Tuesday, September 15, 2009
Two Shots, One Place
Location! Location! Location! Scouting for nature and sports scenics, multifaceted photographer Stephen Matera sees a landscape as an opportunity for a variety of distinctly different images
“To do serious landscape work takes time,” Matera continues. “There’s kind of the luck factor of being in the right place at the right time, but often you have to spend some time searching and moving around and waiting for the wind to stop or the light to get just right. Spray Park is a good example of it working out—the wildflower shots were shot on a different day, but the other ones with the fog and the woman hiking, those were all probably within a half an hour of each other. That’s an example where it did come together very well. The trick is to make sure to maintain each style of photography at its highest level without compromising one just to be able to shoehorn in the other.
“It takes a lot of physical energy to be creative,” he adds. “To be in that mode all day long is hard enough, but to be doing both kinds of photography—especially at the same time—is that much harder. Having the ability to see both, and handle them both and not kind of degrade the quality of the imagery, that’s hard to do.”
“There’s always that serendipity factor, right?” he asks. “There’s serendipity for both, but they’re a different kind of serendipity. With a sports shot, a lot of that serendipity comes with the model or the athlete and what they’re doing. With a landscape shot, a lot of the serendipity comes with the light or the atmospheric conditions or stumbling upon a really interesting subject.”
Beyond the philosophical differences between shooting a landscape at sunrise and a fast-paced midday skiing shoot, Matera says there’s another dangerous pitfall in using one location for two shots: complacency.
The nature of a commercial outdoor-sports photographer’s job is to take models and athletes to known locations in order to produce expected results. But the nature of landscape photography is usually more exploratory, less predictable. On both counts, Matera says he has to work not to settle into the comfort of habit.

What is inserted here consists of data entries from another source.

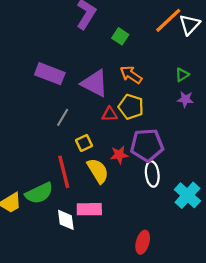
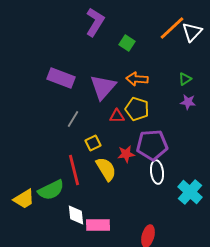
orange arrow: (131, 75) -> (137, 79), turned -30
purple triangle: (95, 83) -> (103, 87), turned 44
pink rectangle: (89, 209) -> (98, 225), moved

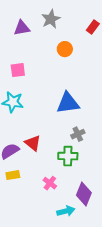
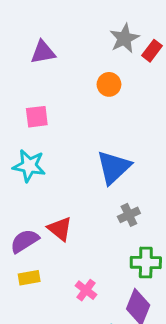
gray star: (51, 19) -> (124, 38), moved
blue triangle: (68, 103) -> (114, 167), turned -35
green cross: (68, 156) -> (146, 262), moved

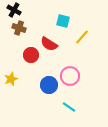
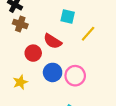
yellow star: (11, 79) -> (20, 82), moved
blue circle: (49, 85) -> (53, 72), moved

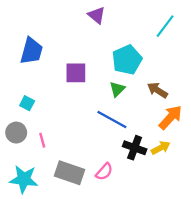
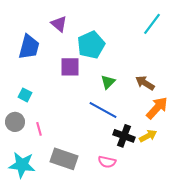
purple triangle: (97, 15) -> (59, 24), moved
cyan pentagon: (127, 60) -> (91, 45), moved
pink semicircle: (104, 172) -> (107, 162), moved, turned 60

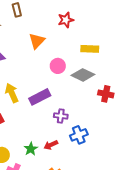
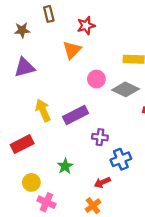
red star: (66, 20) -> (86, 26), moved
red arrow: (51, 145) -> (102, 182), moved
green star: (31, 149) -> (65, 166), moved

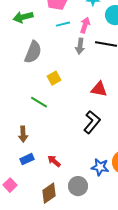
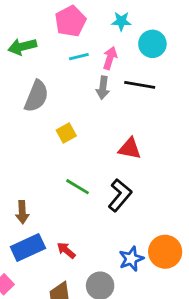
green line: (39, 102) -> (77, 187), moved
blue rectangle: (27, 159) -> (28, 247), size x1.6
blue star: (100, 167) -> (131, 259), turned -30

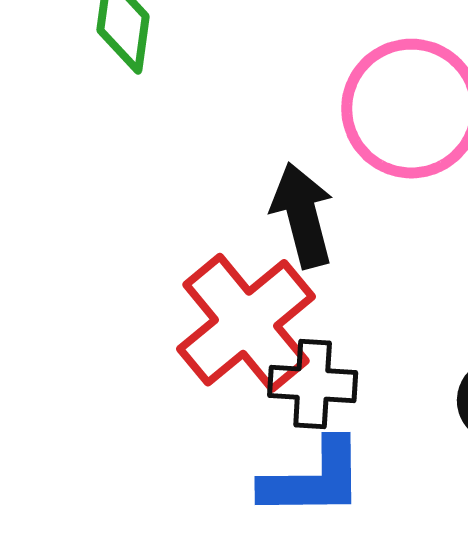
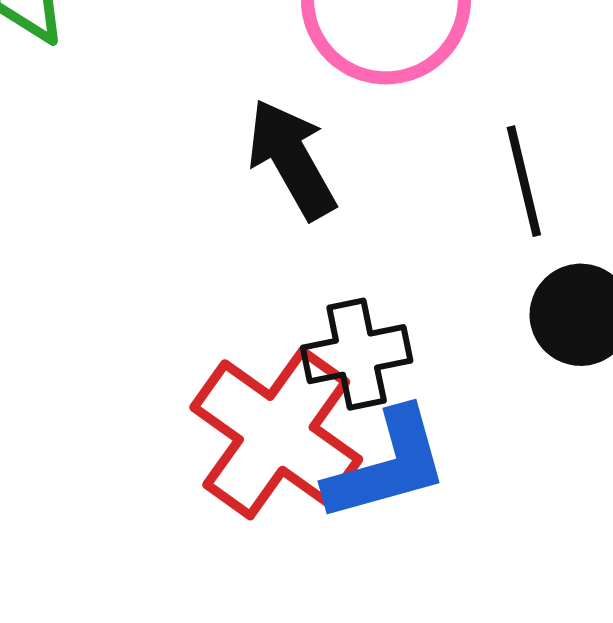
red cross: (246, 323) -> (276, 433), moved

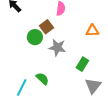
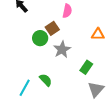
gray star: (57, 47) -> (62, 50), turned 30

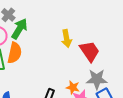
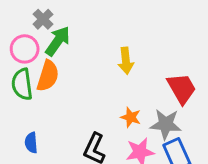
red trapezoid: (90, 51) -> (182, 88), moved
orange star: (73, 87) -> (131, 117), moved

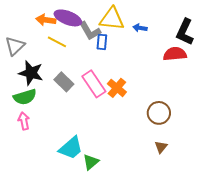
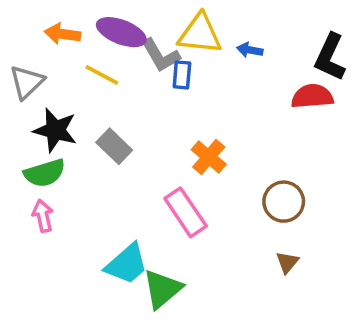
orange arrow: (46, 20) -> (62, 34), moved
pink rectangle: (94, 84) -> (186, 212), moved
green triangle: (91, 162) -> (162, 289), size x1.4

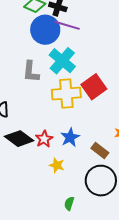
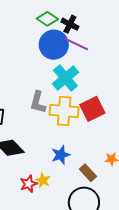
gray L-shape: (31, 72) -> (38, 102), moved
red star: (44, 139) -> (29, 184), moved

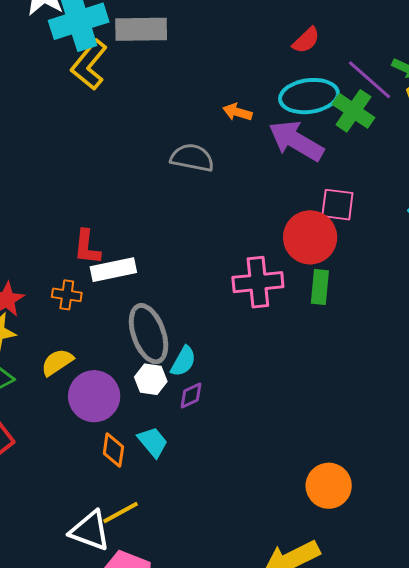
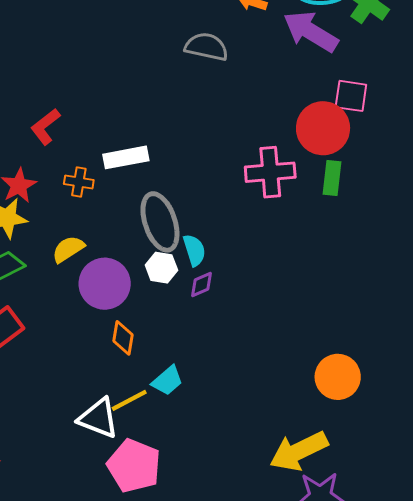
red L-shape: (87, 247) -> (45, 127), moved, turned 45
cyan semicircle: (183, 361) -> (194, 250), turned -48
cyan trapezoid: (153, 442) -> (167, 381), moved, turned 88

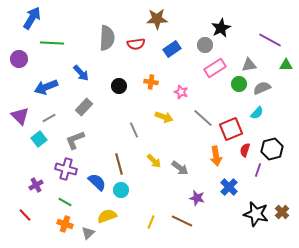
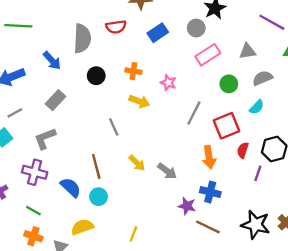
gray semicircle: (107, 38) -> (82, 39), moved
green circle: (239, 84) -> (229, 84), moved
yellow arrow: (164, 117) -> (139, 101), moved
gray line: (203, 118) -> (194, 113), turned 75
blue cross: (229, 187) -> (210, 192), moved, turned -30
brown line: (182, 221) -> (208, 227), moved

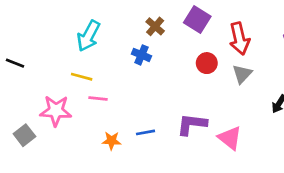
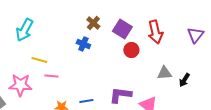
purple square: (197, 20) -> (122, 29), moved
cyan arrow: (88, 36) -> (24, 30), moved
gray triangle: (242, 74) -> (164, 73), moved, turned 42

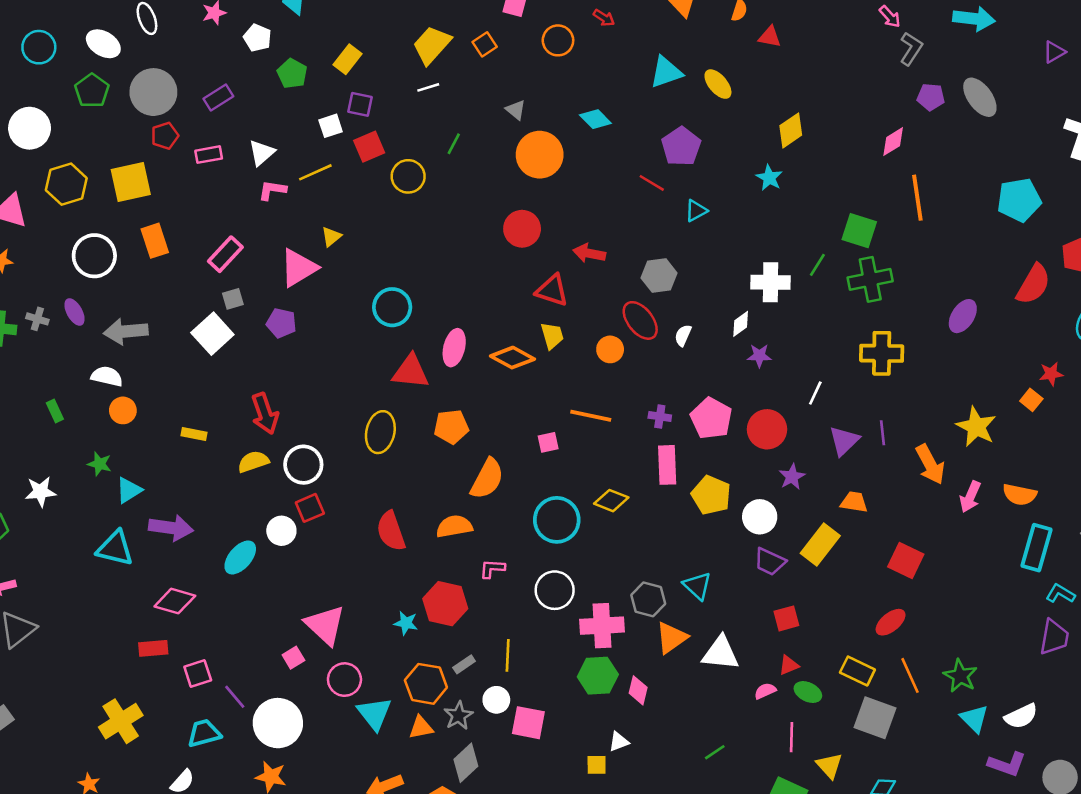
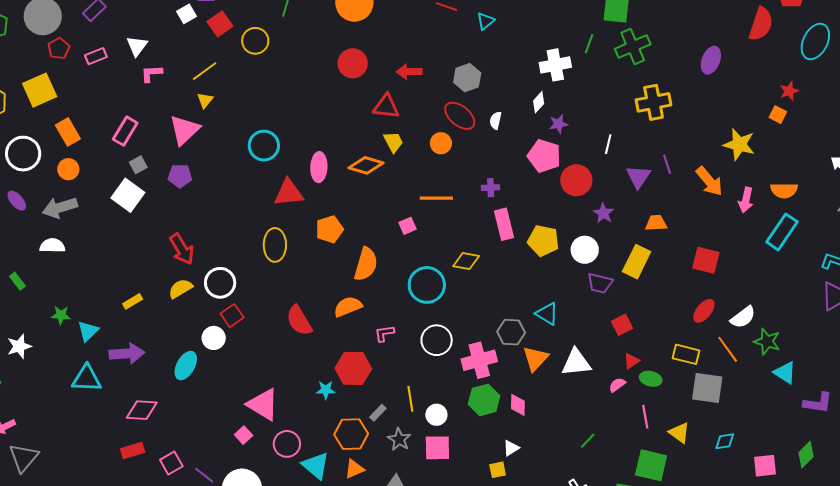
yellow line: (315, 172) -> (205, 71), moved
orange circle: (123, 410) -> (68, 169), moved
pink pentagon: (711, 418) -> (544, 156), moved
yellow rectangle: (194, 434) -> (133, 301), moved, turned -30
cyan rectangle: (1037, 548) -> (782, 232), moved, turned 30
white circle: (496, 700) -> (436, 415), moved
gray star: (459, 716) -> (399, 439), moved
white semicircle: (1021, 716) -> (743, 317), moved

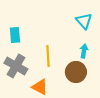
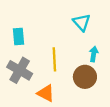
cyan triangle: (84, 21) -> (82, 22), moved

“I find familiarity actually a hindrance,” he explains. “I get to a place I’ve shot before, and I really have to work to get beyond what I’ve always seen. If I’m looking for a new composition or a slightly new subject in a location I’ve been to a lot, that’s hard. It requires looking a lot closer and deeper. Whereas, if I go to a place I’ve never been before, whether it’s close to home or in another state or another country, there’s the newness and the excitement of a new place, and there’s a lot of creativity that flows from that excitement.”